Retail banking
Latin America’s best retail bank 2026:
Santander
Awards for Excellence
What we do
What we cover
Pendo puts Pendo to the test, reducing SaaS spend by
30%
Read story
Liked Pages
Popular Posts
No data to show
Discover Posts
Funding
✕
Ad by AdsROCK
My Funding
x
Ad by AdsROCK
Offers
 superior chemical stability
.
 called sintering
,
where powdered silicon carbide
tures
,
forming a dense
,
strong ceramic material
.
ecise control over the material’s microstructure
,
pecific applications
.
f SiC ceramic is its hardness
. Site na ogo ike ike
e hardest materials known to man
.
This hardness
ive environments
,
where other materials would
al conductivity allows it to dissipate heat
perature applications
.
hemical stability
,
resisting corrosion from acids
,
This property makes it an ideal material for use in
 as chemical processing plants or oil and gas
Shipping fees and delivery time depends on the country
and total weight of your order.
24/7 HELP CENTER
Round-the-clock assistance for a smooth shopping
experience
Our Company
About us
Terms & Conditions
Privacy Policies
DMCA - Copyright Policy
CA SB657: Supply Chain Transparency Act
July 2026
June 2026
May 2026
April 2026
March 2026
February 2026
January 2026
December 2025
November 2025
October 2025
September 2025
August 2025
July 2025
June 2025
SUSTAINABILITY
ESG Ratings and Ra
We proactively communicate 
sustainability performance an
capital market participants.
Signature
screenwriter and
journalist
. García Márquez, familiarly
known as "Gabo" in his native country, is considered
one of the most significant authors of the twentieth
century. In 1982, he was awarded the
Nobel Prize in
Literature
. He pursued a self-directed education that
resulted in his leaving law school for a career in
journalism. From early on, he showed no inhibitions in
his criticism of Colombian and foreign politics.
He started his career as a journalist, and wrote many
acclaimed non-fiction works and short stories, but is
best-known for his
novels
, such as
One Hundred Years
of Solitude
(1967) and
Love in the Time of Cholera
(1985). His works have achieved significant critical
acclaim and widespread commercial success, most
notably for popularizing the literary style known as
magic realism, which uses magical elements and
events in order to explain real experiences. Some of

------------

WORK TASK:
In full and exactly, transcribe the material above.

YOUR RESPONSE:
Retail banking
Latin America’s best retail bank 2026:
Santander
Awards for Excellence
What we do
What we cover
Pendo puts Pendo to the test, reducing SaaS spend by
30%
Read story
Liked Pages
Popular Posts
No data to show
Discover Posts
Funding
✕
Ad by AdsROCK
My Funding
x
Ad by AdsROCK
Offers
 superior chemical stability
.
 called sintering
,
where powdered silicon carbide
tures
,
forming a dense
,
strong ceramic material
.
ecise control over the material’s microstructure
,
pecific applications
.
f SiC ceramic is its hardness
. Site na ogo ike ike
e hardest materials known to man
.
This hardness
ive environments
,
where other materials would
al conductivity allows it to dissipate heat
perature applications
.
hemical stability
,
resisting corrosion from acids
,
This property makes it an ideal material for use in
 as chemical processing plants or oil and gas
Shipping fees and delivery time depends on the country
and total weight of your order.
24/7 HELP CENTER
Round-the-clock assistance for a smooth shopping
experience
Our Company
About us
Terms & Conditions
Privacy Policies
DMCA - Copyright Policy
CA SB657: Supply Chain Transparency Act
July 2026
June 2026
May 2026
April 2026
March 2026
February 2026
January 2026
December 2025
November 2025
October 2025
September 2025
August 2025
July 2025
June 2025
SUSTAINABILITY
ESG Ratings and Ra
We proactively communicate 
sustainability performance an
capital market participants.
Signature
screenwriter and
journalist
. García Márquez, familiarly
known as "Gabo" in his native country, is considered
one of the most significant authors of the twentieth
century. In 1982, he was awarded the
Nobel Prize in
Literature
. He pursued a self-directed education that
resulted in his leaving law school for a career in
journalism. From early on, he showed no inhibitions in
his criticism of Colombian and foreign politics.
He started his career as a journalist, and wrote many
acclaimed non-fiction works and short stories, but is
best-known for his
novels
, such as
One Hundred Years
of Solitude
(1967) and
Love in the Time of Cholera
(1985). His works have achieved significant critical
acclaim and widespread commercial success, most
notably for popularizing the literary style known as
magic realism, which uses magical elements and
events in order to explain real experiences. Some of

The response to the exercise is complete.